Your task is to print all of the data below exactly, with no pictures included.

--------------------

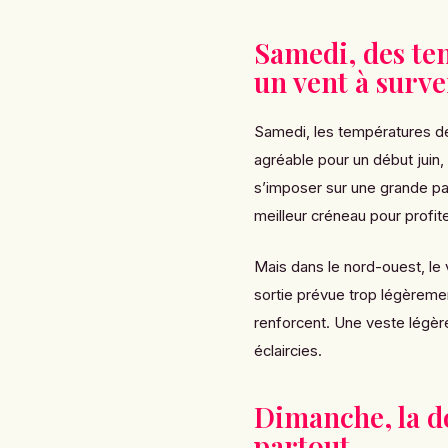
Samedi, des te
un vent à surve
Samedi, les températures dev
agréable pour un début juin, 
s’imposer sur une grande par
meilleur créneau pour profit
Mais dans le nord-ouest, le 
sortie prévue trop légèremen
renforcent. Une veste légère
éclaircies.
Dimanche, la d
partout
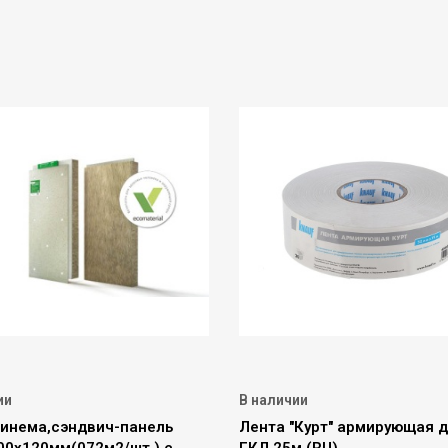
ии
В наличии
инема,сэндвич-панель
Лента "Курт" армирующая 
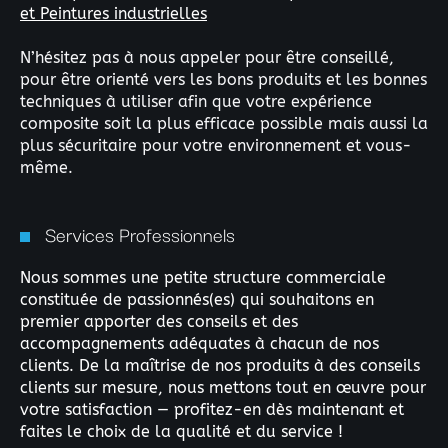
et Peintures industrielles
N’hésitez pas à nous appeler pour être conseillé,
pour être orienté vers les bons produits et les bonnes
techniques à utiliser afin que votre expérience
composite soit la plus efficace possible mais aussi la
plus sécuritaire pour votre environnement et vous-
même.
Services Professionnels
Nous sommes une petite structure commerciale
constituée de passionnés(es) qui souhaitons en
premier apporter des conseils et des
accompagnements adéquates à chacun de nos
clients. De la maîtrise de nos produits à des conseils
clients sur mesure, nous mettons tout en œuvre pour
votre satisfaction — profitez-en dès maintenant et
faites le choix de la qualité et du service !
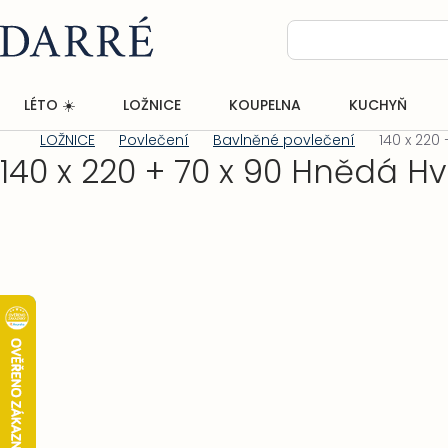
Přejít
na
obsah
LÉTO ☀️
LOŽNICE
KOUPELNA
KUCHYŇ
LOŽNICE
Povlečení
Bavlněné povlečení
140 x 220
Domů
140 x 220 + 70 x 90 Hnědá H
Postranní
panel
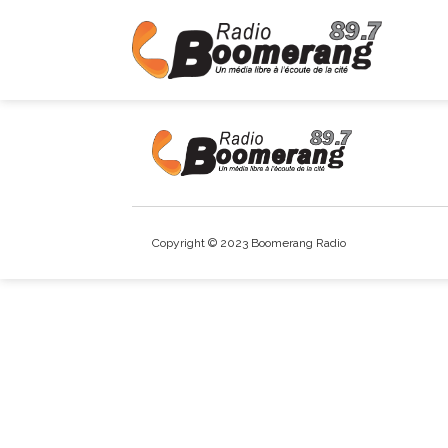
Copyright © 2023 Boomerang Radio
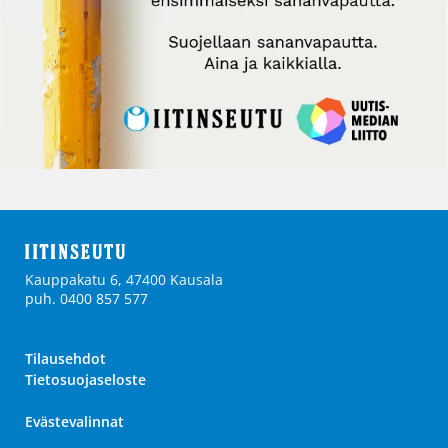
Kauppakatu 6, 47400 Kausala
puh. 0400 857 577
Tilausehdot
Tietosuojaseloste
Evästevalinnat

--------------------

_WRITTEN ANSWER_:
Samedi, des te
un vent à surve
Samedi, les températures dev
agréable pour un début juin, 
s’imposer sur une grande par
meilleur créneau pour profit
Mais dans le nord-ouest, le 
sortie prévue trop légèremen
renforcent. Une veste légère
éclaircies.
Dimanche, la d
partout
ии
В наличии
инема,сэндвич-панель
Лента "Курт" армирующая 
et Peintures industrielles
N’hésitez pas à nous appeler pour être conseillé,
pour être orienté vers les bons produits et les bonnes
techniques à utiliser afin que votre expérience
composite soit la plus efficace possible mais aussi la
plus sécuritaire pour votre environnement et vous-
même.
Services Professionnels
Nous sommes une petite structure commerciale
constituée de passionnés(es) qui souhaitons en
premier apporter des conseils et des
accompagnements adéquates à chacun de nos
clients. De la maîtrise de nos produits à des conseils
clients sur mesure, nous mettons tout en œuvre pour
votre satisfaction — profitez-en dès maintenant et
faites le choix de la qualité et du service !
Přejít
na
obsah
LÉTO ☀️
LOŽNICE
KOUPELNA
KUCHYŇ
LOŽNICE
Povlečení
Bavlněné povlečení
140 x 220
Domů
140 x 220 + 70 x 90 Hnědá H
Postranní
panel
Copyright © 2023 Boomerang Radio
Kauppakatu 6, 47400 Kausala
puh. 0400 857 577
Tilausehdot
Tietosuojaseloste
Evästevalinnat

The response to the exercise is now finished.